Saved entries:
=== Begin Enclosure ===

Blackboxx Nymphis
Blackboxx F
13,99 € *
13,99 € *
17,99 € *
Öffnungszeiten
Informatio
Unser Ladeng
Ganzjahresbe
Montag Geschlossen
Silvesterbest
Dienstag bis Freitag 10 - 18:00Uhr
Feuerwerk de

=== End Enclosure ===
=== Begin Enclosure ===

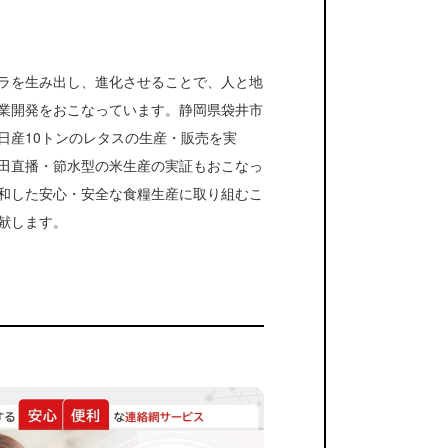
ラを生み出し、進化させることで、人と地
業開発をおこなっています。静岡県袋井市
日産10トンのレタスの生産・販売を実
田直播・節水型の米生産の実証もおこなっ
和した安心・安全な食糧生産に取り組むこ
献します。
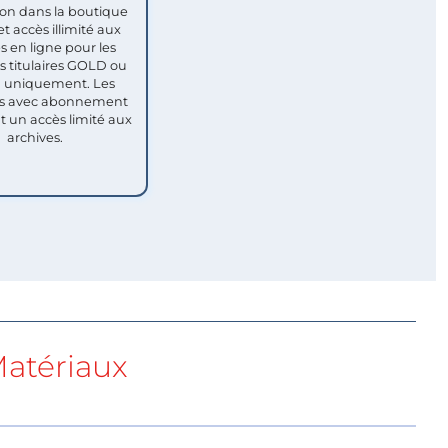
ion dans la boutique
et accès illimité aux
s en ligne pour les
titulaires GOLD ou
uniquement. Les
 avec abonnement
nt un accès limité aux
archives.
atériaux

=== End Enclosure ===
=== Begin Enclosure ===

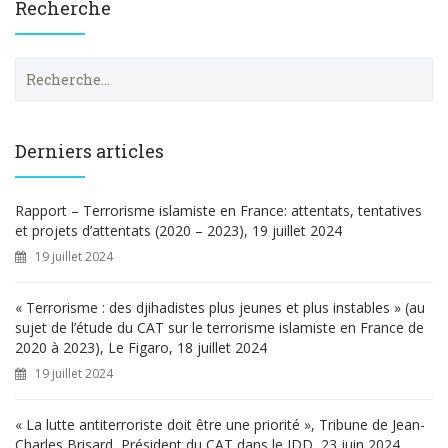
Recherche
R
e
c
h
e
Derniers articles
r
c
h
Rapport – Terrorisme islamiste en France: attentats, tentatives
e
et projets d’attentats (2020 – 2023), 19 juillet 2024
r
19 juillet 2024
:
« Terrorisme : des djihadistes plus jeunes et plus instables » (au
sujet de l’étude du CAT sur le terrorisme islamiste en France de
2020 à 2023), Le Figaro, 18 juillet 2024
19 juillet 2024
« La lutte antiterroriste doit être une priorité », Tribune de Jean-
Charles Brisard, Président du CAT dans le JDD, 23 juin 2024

=== End Enclosure ===

What to produce: All that should be written out is the stretch of lines above between the one holding "Terrorisme : des" and the one holding "Charles Brisard, Président", inclusive, exactly as given.

Response below:
« Terrorisme : des djihadistes plus jeunes et plus instables » (au
sujet de l’étude du CAT sur le terrorisme islamiste en France de
2020 à 2023), Le Figaro, 18 juillet 2024
19 juillet 2024
« La lutte antiterroriste doit être une priorité », Tribune de Jean-
Charles Brisard, Président du CAT dans le JDD, 23 juin 2024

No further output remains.